API Design is UI for Developers - mmahemoff
http://shkspr.mobi/blog/index.php/2012/03/api-design-is-ui-for-developers/#comment-15885
======
masklinn
The sentiment in the article looks laudable at first glance, but I have _real_
trouble when the first paragraph ends with this:

> In many ways, PHP is that programming language. It’s simple, logical

and does not follow with "just kidding". Especially when the article itself
contains things like:

> Keep your parameters consistent.

or

> What’s easier to remember “gnxID” or “getNextId”?

or

> Consistency is a virtue. If you have two similar APIs (say, search & read)
> they should take the same parameters and produce identically formatted
> responses.

Furthermore, while many of TFA's demands are the "well... duh" kind (though
they do bear repeating), quite a few are also highly debatable:

> Just because you love Ruby, doesn’t mean everyone does. Show examples in a
> variety of languages.

Not sure why, as long as the examples are clear and readable (meaning Java is
probably out as the only demo language), the language used for the examples
should not matter. Stripe is awesome[0] but I don't think that thing should be
termed as a requirement, let alone a "basic requirement".

> * Yes, you love XML. Guess what? I don’t!

> * The customer is always right. If the customer (developer) wants JSON, XML,
> PHPobject, or just plain text – you should give it to them.

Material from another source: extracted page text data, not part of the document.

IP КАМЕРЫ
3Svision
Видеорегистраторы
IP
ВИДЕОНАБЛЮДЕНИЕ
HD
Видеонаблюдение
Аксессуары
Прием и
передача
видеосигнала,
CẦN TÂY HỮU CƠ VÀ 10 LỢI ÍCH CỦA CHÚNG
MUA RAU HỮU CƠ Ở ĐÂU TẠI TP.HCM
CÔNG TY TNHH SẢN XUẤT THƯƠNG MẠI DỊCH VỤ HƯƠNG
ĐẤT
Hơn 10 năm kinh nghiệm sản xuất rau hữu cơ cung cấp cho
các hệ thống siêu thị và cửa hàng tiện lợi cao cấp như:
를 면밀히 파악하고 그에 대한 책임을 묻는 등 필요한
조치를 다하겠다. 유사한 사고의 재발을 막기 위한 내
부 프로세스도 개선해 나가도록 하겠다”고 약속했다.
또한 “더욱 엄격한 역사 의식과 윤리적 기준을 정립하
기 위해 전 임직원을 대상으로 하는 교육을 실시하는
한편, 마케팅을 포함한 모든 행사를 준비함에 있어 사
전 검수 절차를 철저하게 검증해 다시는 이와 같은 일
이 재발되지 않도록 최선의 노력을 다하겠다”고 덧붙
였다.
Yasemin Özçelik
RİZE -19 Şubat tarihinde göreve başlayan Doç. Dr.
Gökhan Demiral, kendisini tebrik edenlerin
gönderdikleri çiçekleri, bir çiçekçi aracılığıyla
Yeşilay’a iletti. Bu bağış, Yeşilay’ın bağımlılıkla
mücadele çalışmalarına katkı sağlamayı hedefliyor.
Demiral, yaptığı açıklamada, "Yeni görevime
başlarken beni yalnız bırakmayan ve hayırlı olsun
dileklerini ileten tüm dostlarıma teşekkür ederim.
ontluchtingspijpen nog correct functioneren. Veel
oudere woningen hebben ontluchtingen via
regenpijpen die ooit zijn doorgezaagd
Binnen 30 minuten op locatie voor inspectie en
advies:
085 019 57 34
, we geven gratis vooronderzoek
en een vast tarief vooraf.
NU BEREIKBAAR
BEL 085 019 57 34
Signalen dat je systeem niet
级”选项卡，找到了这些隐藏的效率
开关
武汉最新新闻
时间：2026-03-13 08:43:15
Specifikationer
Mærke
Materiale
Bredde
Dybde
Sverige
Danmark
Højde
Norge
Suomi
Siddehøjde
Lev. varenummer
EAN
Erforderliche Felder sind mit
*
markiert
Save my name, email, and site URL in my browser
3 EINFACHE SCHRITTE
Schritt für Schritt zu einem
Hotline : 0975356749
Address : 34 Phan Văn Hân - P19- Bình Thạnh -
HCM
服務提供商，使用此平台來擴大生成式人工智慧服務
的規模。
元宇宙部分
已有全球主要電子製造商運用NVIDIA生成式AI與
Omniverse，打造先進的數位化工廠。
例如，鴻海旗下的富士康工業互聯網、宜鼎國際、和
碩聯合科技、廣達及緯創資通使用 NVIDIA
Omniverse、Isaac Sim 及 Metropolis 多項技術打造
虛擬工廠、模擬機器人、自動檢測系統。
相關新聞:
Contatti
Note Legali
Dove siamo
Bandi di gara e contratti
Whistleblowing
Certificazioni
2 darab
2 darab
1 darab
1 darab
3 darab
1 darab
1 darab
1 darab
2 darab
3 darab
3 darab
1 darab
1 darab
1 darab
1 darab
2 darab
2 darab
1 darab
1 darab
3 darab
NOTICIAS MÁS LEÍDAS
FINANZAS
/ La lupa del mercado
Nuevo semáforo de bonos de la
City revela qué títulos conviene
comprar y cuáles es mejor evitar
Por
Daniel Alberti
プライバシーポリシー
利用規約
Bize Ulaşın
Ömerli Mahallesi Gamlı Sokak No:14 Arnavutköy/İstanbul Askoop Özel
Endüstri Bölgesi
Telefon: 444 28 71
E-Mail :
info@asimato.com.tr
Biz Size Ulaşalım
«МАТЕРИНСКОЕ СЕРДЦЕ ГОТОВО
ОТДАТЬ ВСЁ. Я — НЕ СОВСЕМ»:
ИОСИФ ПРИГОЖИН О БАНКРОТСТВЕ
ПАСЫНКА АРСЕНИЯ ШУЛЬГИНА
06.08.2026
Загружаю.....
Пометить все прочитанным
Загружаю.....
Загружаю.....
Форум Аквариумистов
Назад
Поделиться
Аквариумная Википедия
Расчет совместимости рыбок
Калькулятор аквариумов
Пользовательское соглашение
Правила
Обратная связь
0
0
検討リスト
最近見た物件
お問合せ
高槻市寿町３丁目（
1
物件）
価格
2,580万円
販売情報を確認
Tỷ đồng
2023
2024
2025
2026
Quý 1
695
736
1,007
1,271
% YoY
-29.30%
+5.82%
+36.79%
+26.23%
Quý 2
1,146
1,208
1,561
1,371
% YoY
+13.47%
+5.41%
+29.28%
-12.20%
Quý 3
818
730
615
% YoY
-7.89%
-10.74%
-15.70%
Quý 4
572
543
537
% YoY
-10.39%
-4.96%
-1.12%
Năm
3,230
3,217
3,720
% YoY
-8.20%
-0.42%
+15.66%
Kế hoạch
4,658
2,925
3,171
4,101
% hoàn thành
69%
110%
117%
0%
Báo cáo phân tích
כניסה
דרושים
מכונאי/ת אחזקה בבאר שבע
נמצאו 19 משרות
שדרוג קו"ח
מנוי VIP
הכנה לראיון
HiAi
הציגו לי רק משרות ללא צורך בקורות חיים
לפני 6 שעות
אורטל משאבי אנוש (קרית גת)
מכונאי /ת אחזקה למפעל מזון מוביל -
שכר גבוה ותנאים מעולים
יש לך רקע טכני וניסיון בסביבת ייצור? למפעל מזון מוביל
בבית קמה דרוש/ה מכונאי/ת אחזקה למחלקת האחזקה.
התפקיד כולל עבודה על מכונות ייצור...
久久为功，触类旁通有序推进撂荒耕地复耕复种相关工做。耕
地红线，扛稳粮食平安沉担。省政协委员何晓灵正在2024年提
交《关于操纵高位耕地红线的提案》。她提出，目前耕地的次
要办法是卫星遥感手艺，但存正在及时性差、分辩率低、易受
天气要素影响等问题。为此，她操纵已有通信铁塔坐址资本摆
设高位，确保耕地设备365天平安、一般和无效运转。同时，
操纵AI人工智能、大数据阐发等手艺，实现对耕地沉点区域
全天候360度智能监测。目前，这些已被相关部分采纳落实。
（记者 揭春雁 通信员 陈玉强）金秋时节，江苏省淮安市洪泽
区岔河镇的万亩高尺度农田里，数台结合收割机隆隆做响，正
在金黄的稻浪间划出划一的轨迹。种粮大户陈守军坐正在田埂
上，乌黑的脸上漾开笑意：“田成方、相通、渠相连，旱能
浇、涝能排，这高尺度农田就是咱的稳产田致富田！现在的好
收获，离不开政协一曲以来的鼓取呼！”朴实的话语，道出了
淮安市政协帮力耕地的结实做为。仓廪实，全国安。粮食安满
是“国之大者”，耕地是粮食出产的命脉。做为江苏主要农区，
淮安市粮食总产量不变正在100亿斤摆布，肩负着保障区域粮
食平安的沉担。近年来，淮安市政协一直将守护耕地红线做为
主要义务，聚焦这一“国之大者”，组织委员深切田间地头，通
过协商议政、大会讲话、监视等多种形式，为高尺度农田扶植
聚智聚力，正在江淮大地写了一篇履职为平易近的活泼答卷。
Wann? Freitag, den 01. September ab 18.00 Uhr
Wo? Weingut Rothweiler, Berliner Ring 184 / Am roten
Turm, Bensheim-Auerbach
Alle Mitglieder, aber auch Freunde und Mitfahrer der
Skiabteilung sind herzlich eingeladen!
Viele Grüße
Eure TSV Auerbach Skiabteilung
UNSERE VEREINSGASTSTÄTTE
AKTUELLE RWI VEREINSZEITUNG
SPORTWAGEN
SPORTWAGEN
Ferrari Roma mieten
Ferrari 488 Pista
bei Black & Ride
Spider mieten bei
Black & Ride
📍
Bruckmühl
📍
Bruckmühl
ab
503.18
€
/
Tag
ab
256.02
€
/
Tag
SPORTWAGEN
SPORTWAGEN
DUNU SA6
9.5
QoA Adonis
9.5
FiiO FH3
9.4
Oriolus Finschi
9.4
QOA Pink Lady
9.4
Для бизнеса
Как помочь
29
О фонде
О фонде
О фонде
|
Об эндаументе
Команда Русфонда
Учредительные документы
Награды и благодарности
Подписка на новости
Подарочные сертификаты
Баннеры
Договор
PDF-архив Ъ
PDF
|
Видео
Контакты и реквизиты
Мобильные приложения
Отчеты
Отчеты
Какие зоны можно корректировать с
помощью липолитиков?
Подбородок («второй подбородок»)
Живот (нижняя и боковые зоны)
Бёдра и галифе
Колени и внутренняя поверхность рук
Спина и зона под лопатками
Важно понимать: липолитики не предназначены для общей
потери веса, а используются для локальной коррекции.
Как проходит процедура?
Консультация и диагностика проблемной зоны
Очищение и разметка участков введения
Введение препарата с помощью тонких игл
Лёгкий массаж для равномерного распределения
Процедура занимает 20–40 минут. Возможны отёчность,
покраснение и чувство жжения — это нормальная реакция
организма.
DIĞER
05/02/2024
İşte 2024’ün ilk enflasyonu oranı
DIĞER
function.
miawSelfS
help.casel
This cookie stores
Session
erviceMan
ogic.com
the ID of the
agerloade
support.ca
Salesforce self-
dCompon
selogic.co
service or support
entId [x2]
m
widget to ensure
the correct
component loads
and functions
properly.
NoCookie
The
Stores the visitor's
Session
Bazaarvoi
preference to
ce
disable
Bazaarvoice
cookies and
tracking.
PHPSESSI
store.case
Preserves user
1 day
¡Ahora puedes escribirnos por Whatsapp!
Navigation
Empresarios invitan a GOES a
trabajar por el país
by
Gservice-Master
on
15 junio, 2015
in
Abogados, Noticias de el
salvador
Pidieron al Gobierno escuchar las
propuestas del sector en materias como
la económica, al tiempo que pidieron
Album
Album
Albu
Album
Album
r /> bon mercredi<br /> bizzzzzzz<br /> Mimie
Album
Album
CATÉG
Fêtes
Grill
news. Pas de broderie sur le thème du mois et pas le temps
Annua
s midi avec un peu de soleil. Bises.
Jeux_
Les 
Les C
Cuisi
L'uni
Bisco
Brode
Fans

> * It’s the API designer’s job to make life easy for developers – so reply in
> whatever formats the developer wants.

Is a second — significantly worse — iteration of the one above (and
nonsensical in the face of the latter demand that the API developer provides
libraries in a variety of languages: why do you care what the response format
is if it's all hidden behind an access library exactly?). Are multiple
response formats awesome? Sure. Are they a requirement? Fuck no, developers
are not babies, as long as they have tools which let them process your
responses (meaning ASN.1 is probably the wrong response format in most cases)
they'll handle it just fine.

> The Wikipedia API is a brilliant example of this. They have a human readable
> response for their API calls.

The link leads to a dump of the XML response in an HTML page [1] in which
lines are not wrapped and the non-text content of the response is a uniform
and unreadable shade of blue. Meanwhile in every browser released in the last
15 years the original XML response [2] has syntax coloration, nicely wrapped
lines and the ability to fold sub-trees you don't care about.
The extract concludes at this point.